Liputan6.com, Doha - Kelompok hak asasi manusia, Amnesty Internasional (AI), menuduh Qatar menggunakan pekerja paksa untuk membangun stadion piala dunia yang bakal digelar 2022 nanti.
AI mengatakan, pekerja di Khalifa International Stadium dipaksa untuk tinggal di akomodasi yang sempit dan kotor, membayar uang perekrutan yang mahal, menahan upah harian, serta mengambil paspor mereka.
AI juga menuduh FIFA--sebagai penyelenggara Piala Dunia, tak mampu menghentikan turnamen internasional itu, yang dibangun dengan pelanggaran hak asasi manusia.
Terkait tuduhan itu, Qatar mengatakan prihatin dan akan menyelidikinya.
Baca Juga
Advertisement
Tahun lalu Qatar berjanji untuk mengubah sistem sponsor 'Kafala' atau ketentuan yang menetapkan pekerja migran tidak dapat berganti pekerjaan atau meninggalkan negara itu, tanpa izin majikan mereka.

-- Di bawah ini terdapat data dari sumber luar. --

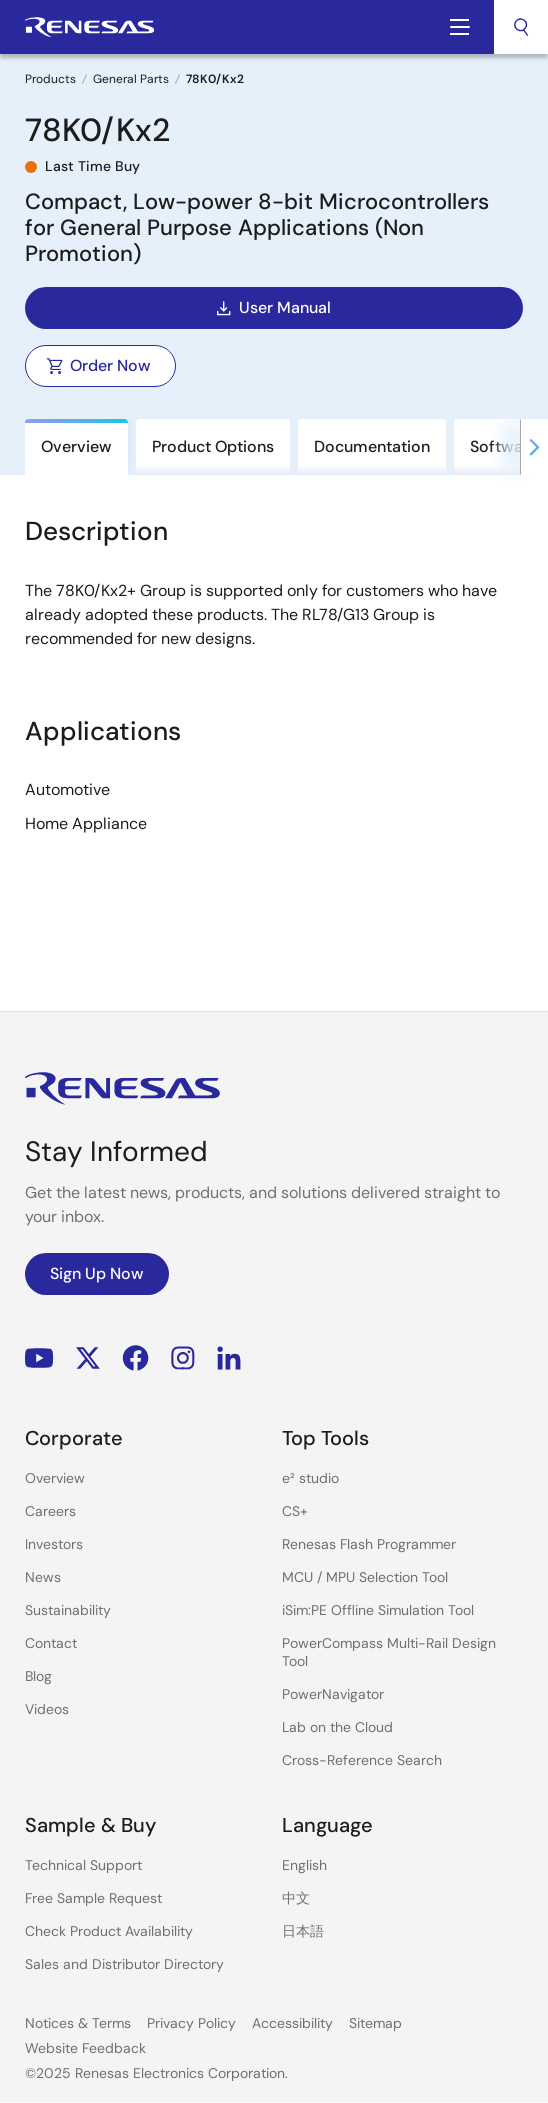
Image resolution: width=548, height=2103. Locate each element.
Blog (38, 1676)
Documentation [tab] (372, 446)
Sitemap (375, 2023)
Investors (54, 1544)
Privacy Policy (191, 2023)
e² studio (310, 1478)
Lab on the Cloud (337, 1727)
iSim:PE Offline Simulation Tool (378, 1610)
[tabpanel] (274, 739)
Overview (55, 1478)
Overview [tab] (76, 446)
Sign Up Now (97, 1273)
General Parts (131, 79)
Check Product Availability (109, 1931)
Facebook (135, 1358)
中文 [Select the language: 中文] (296, 1898)
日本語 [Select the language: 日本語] (303, 1931)
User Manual (272, 308)
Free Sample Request (93, 1898)
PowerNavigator (333, 1694)
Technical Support (83, 1865)
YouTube (39, 1358)
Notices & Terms (78, 2023)
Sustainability (68, 1610)
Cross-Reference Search (362, 1760)
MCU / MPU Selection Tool (365, 1577)
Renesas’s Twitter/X (88, 1358)
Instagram (183, 1358)
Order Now (98, 365)
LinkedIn (229, 1358)
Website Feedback (85, 2048)
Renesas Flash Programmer (369, 1544)
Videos (47, 1709)
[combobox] (521, 27)
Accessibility (292, 2023)
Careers (50, 1511)
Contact (51, 1643)
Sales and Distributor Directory (124, 1964)
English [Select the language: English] (304, 1865)
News (43, 1577)
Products (50, 79)
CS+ (295, 1511)
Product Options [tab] (213, 446)
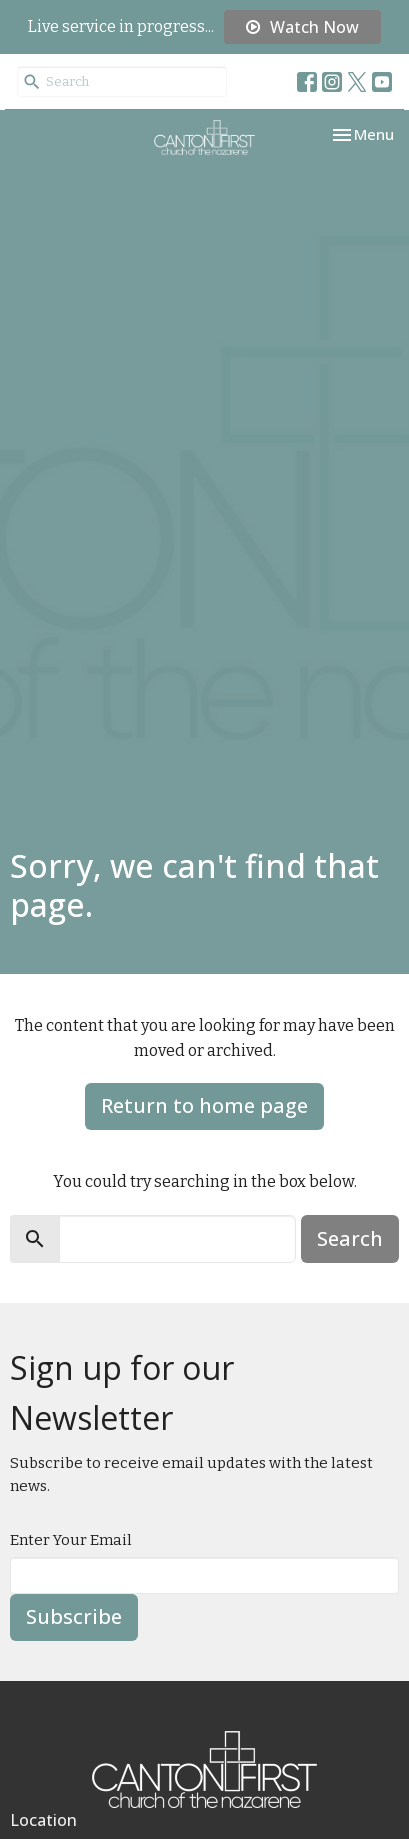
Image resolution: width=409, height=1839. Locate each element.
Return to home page (204, 1105)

Tapi Amnesty Internasional memperingatkan, reformasi yang diusulkan hanya akan sedikit pengaruhnya dan mengatakan banyak pekerja yang 'hidup dalam mimpi buruk.'
"Semua pekerja ingin mendapatkan hak-hak mereka: dibayar tepat waktu, bisa meninggalkan negara itu jika perlu, dan harus diperlakukan dengan bermartabat dan terhormat," kata Sekjen Amnesty International Salil Shetty, seperti dilansir dari BBC, Kamis (31/3/2016).
AI mewawancarai 231 pekerja migran kebanyakan dari Asia Selatan. Sebanyak 132 di antaranya kerja di stadion dan 99 kerja di area hijau di seluruh kompleks olahraga Aspire. Survei dilakukan 3 kali mulai Februari 2015.
Dilaporkan, staf perusahaan-perusahaan pemasok tenaga kerja melontarkan ancaman seperti pemotongan gaji, menyerahkan mereka kepada polisi atau menghalangi mereka yang akan pergi dari Qatar.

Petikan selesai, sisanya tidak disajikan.